David and Peter are hanging in there, deeply conscious of their family’s heritage and cutting costs as hard as they can as they wait for wool to make its comeback as the fibre of choice for both fashion and sporting gear.

But will it? Sure it will.

George Michell arrived in Adelaide in 1866 from Cornwall, on board the Trevelyan with his wife Catherine and his mother Catherine. He plied his trade as a bootmaker for a while before taking up farming at Undalya, south of the Clare Valley.

Turned out he was good at trading wool, as well as scouring it, which he did on the banks of the Wakefield River. By the time he retired in 1909 and left the business to his three sons, he was a rich man, and his offspring took over a thriving wool-scouring business as prominent leaders of the Adelaide community.

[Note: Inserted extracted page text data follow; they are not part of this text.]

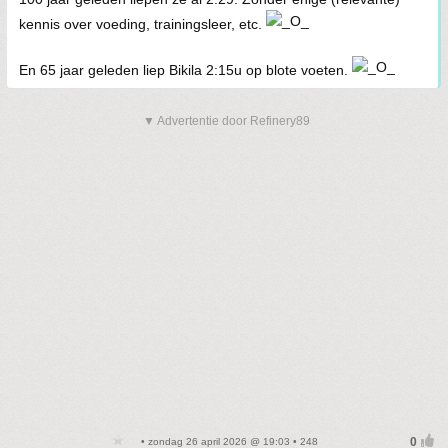
kennis over voeding, trainingsleer, etc.
En 65 jaar geleden liep Bikila 2:15u op blote voeten.
▼ Advertentie door Refinery89
• zondag 26 april 2026 @ 19:03 • 248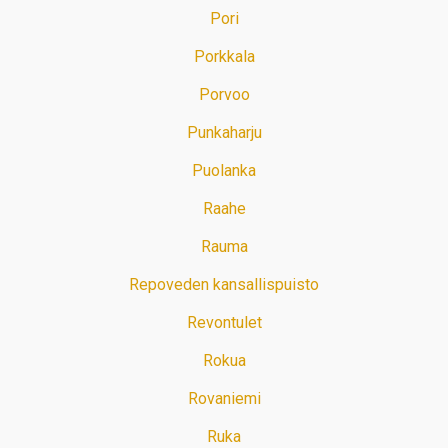
Pori
Porkkala
Porvoo
Punkaharju
Puolanka
Raahe
Rauma
Repoveden kansallispuisto
Revontulet
Rokua
Rovaniemi
Ruka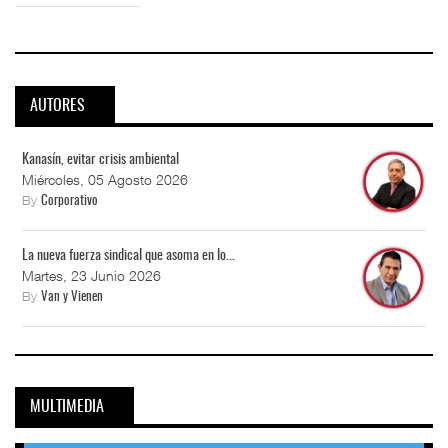
AUTORES
Kanasín, evitar crisis ambiental
Miércoles, 05 Agosto 2026
By
Corporativo
La nueva fuerza sindical que asoma en lo...
Martes, 23 Junio 2026
By
Van y Vienen
MULTIMEDIA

The third generation in the business consisted of two brothers, Ron and Will, and their third cousin Howard, 20 years younger. Ron was managing director of the Michell Group for 40 years, and was David and Peter’s grandfather.

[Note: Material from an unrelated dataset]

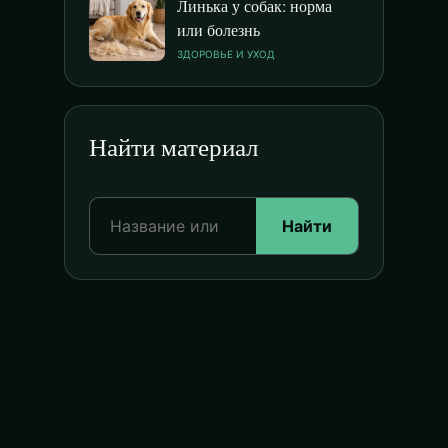
Линька у собак: норма
или болезнь
ЗДОРОВЬЕ И УХОД
Найти материал
Найти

Fast forward to 1992, and Ron’s son John, and Will’s son Ray are running the business. Ray had helped set up Family Business Australia and took seriously the operation and succession of a family business, so in the early ‘90s he established a family council.

The first meeting was at the Snooty Fox restaurant in North Adelaide, and 40 cousins, uncles and aunts, all descendants of George Henry, attended. Under Ray’s leadership, they met four times a year.

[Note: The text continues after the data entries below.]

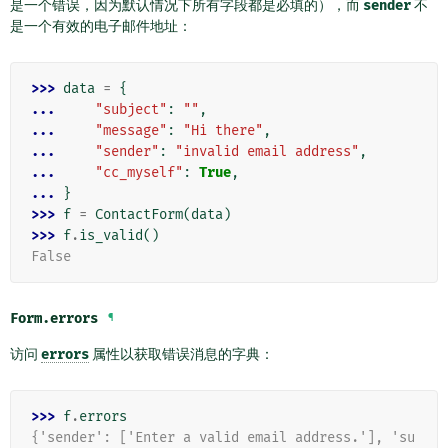
是一个错误，因为默认情况下所有字段都是必填的），而
sender
不
是一个有效的电子邮件地址：
>>> 
data
=
{
... 
"subject"
:
""
,
... 
"message"
:
"Hi there"
,
... 
"sender"
:
"invalid email address"
,
... 
"cc_myself"
:
True
,
... 
}
>>> 
f
=
ContactForm
(
data
)
>>> 
f
.
is_valid
()
False
Form.
errors
¶
访问
errors
属性以获取错误消息的字典：
>>> 
f
.
errors
{'sender': ['Enter a valid email address.'], 'su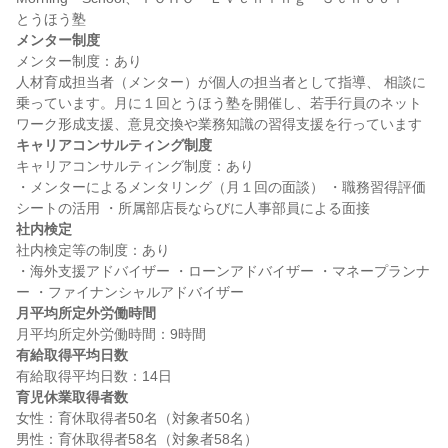
メンター制度
メンター制度：あり

人材育成担当者（メンター）が個人の担当者として指導、 相談に
乗っています。月に１回とうほう塾を開催し、若手行員のネット
キャリアコンサルティング制度
キャリアコンサルティング制度：あり

・メンターによるメンタリング（月１回の面談） ・職務習得評価
社内検定
社内検定等の制度：あり

・海外支援アドバイザー ・ローンアドバイザー ・マネープランナ
月平均所定外労働時間
有給取得平均日数
育児休業取得者数
女性：育休取得者50名（対象者50名）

But the Michell family councils turned out to be one of those ideas that seemed like a good one at the time, designed to bind the family together, but ended up doing the opposite. It just brought to the surface all of their differences and, by 1995, 45 per cent of them wanted out.

And so a mediator was hired, two rooms were rented in an Adelaide hotel and, with the mediator shuttling between the rooms, took four hours to negotiate the split.

It was a fairly simple deal: John and Ray, plus a second cousin named Richard, agreed to raise $80 million by selling 250,000 acres of farmland and buy the others out.

But even after the split and the compression of the ownership down to three family groups, the shareholder register still grew to be 38 cousins in less than a decade. Once again it was time for another split. This time it was John’s two sons, David and Peter, who pushed the buyout.

At that stage the business consisted of the wool scouring business, a leather business that was tanning 35,000 hides a week and 19 acres of office/warehouse complex in Botany, Sydney.

And once again it was the old two rooms and a shuttling mediator. The deal agreed was that the tanning business would be sold for cash and the exiters would get the Botany property. There was no cash equalisation because they agreed that the Botany property was worth the same as the wool business, which is what the brothers wanted.

Now they’re not sure that was such a good call. With Chinese competitors coming in and cutting prices, wool scouring has gone from being tough (2001 was the worst year ever, at that point) to even tougher.

In 2006 David and Peter built a factory in Suzhou in China on the grounds that if you can’t beat them, join them. That has gone passably well.

But a decade after the buyout of their 38 cousins, David and Peter find themselves asset- and revenue-rich, but cash-flow poor. It’s the sort of predicament in which members of the British aristocracy tend to find themselves, and perhaps that’s a bit appropriate since the Michell’s are part of the aristocracy of Adelaide.

David and Peter have five children between them. David’s two elders daughters, Nicola, 25, and Emma, 23, work in the business (for salaries) and there are still "mini family councils" held every few months involving all the children. Peter’s two are still in primary school.

Like a lot of scions in great old family businesses like the Michell Group, David and Peter are profoundly affected by the weight of their heritage.

It’s why they bought out their cousins and why they built a factory in China. In fact, it’s fair to say the sense of George Henry and their other ancestors peering over their shoulders defines every day of their management of Michell Wool. Will the business pass to a sixth generation? Hard to say. Who knows?

Perhaps a better question is whether the business will ever again produce a return on equity that would make it worth inheriting.